From the line that includes "anualmente 750 milhões" to the last line of the data, quote each line precisely; both boundary lines belong in the answer.

DATA FOR REVIEW:
════════

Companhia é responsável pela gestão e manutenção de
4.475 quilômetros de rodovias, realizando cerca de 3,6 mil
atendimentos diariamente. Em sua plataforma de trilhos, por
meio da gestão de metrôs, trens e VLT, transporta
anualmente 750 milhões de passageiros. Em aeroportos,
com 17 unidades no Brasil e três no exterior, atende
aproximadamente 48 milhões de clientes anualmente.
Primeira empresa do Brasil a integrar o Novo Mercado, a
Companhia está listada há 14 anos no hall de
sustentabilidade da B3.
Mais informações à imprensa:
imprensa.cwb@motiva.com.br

════════

COMPLETED EXERCISE:
anualmente 750 milhões de passageiros. Em aeroportos,
com 17 unidades no Brasil e três no exterior, atende
aproximadamente 48 milhões de clientes anualmente.
Primeira empresa do Brasil a integrar o Novo Mercado, a
Companhia está listada há 14 anos no hall de
sustentabilidade da B3.
Mais informações à imprensa:
imprensa.cwb@motiva.com.br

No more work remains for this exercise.